Однако странно — ни Гошин, ни остальные ни слова не сказали о Сосновском. И когда он выступил—
его слушали с каменными лицами. Его как будто никто не слышал. Он с блеском опроверг все, в чем нас обвиняли. Его остроумие сверкало, как шпага. Но шпага колола пустой воздух. Он говорил о наших статьях, о том, что в них пульсирует живая, ищущая мысль, особенно остановился он на Рогачеве.
—
Вы кончили?— сказали ему, когда он на секунду смолк.
—
Аркадий Витальевич тут с благоговением произносил имя Белинского,— того самого, которого в свое время исключили из университета за неуспеваемость...
—
Сейчас мы говорим не о Белинском, а о наших студентах,..
—
Мы говорим о будущих Белинских!..
—
Вы кончили?..
—
На сегодня—
да!..
—
Я не считаю, что авторы статей для студенческого сборника совершили непростительные ошибки,—
сказала Варвара Николаевна. —
Я ни на минуту не сомневаюсь в их честных намерениях...

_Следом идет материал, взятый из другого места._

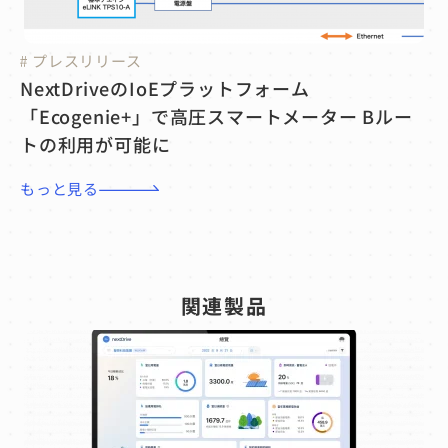
の
プレスリリース
も
NextDriveのIoEプラットフォーム
「Ecogenie+」で高圧スマートメーター Bルー
トの利用が可能に
もっと見る
関連製品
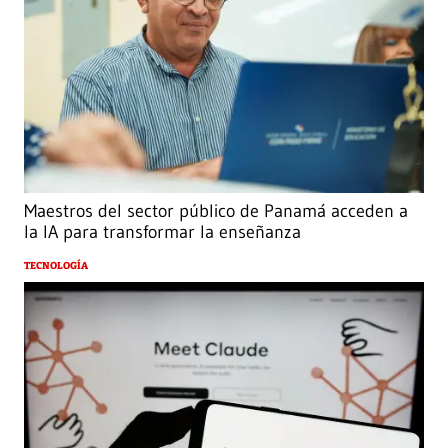
Maestros del sector público de Panamá acceden a
la IA para transformar la enseñanza
TECNOLOGÍA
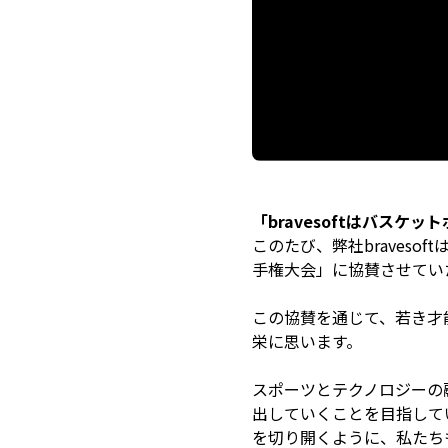
「bravesoftはバス
このたび、弊社bravesof
手権大会」に協賛させてい
この協賛を通じて、若き才
栄に思います。
スポーツとテクノロジーの融
出していくことを目指して
を切り開くように、私たち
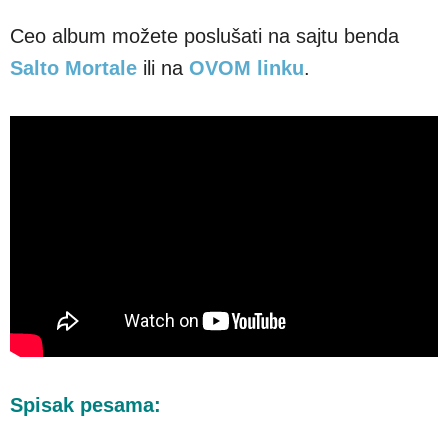
Ceo album možete poslušati na sajtu benda
Salto Mortale
ili na
OVOM linku
.
Spisak pesama:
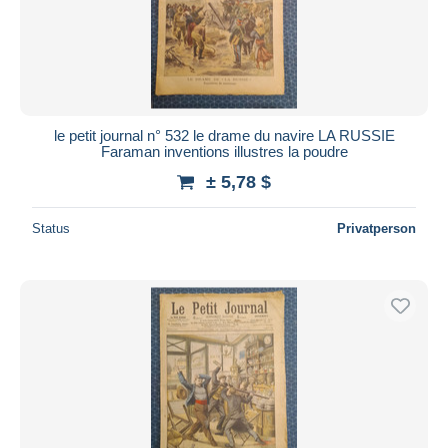
le petit journal n° 532 le drame du navire LA RUSSIE
Faraman inventions illustres la poudre
± 5,78 $
Status
Privatperson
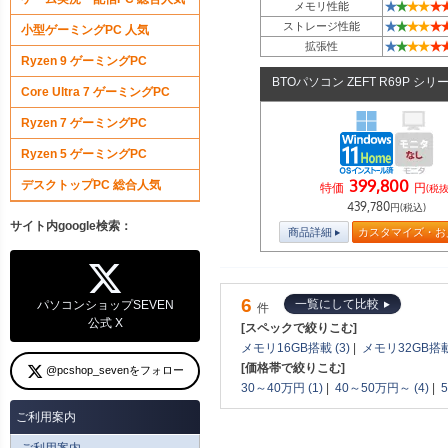
★
★
★
★
★
メモリ性能
★
★
★
★
★
ストレージ性能
小型ゲーミングPC 人気
★
★
★
★
★
拡張性
Ryzen 9 ゲーミングPC
BTOパソコン ZEFT R69P シリ
Core Ultra 7 ゲーミングPC
Ryzen 7 ゲーミングPC
Ryzen 5 ゲーミングPC
399,800
デスクトップPC 総合人気
特価
円
(税抜
439,780
円(税込)
サイト内google検索：
商品詳細
カスタマイズ・お
6
一覧にして比較
パソコンショップSEVEN
件
公式 X
[スペックで絞りこむ]
メモリ16GB搭載 (3)
|
メモリ32GB搭載 
[価格帯で絞りこむ]
@pcshop_sevenをフォロー
30～40万円 (1)
|
40～50万円～ (4)
|
ご利用案内
ご利用案内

Ковылин говорил долго, как всегда плавно жестикулируя длинными руками. Он назвал выступление газеты ярким проявлением заботы об идейном воспитании студенчества, однако чрезмерно поспешным и едва ли не более запальчивым, чем убедительным... На многих лицах при этом проступили улыбки. Но мне казалось—
оба чего-то не договаривали, чего-то самого главного. Они оборонялись, а нужно было наступать!.. Нужно было...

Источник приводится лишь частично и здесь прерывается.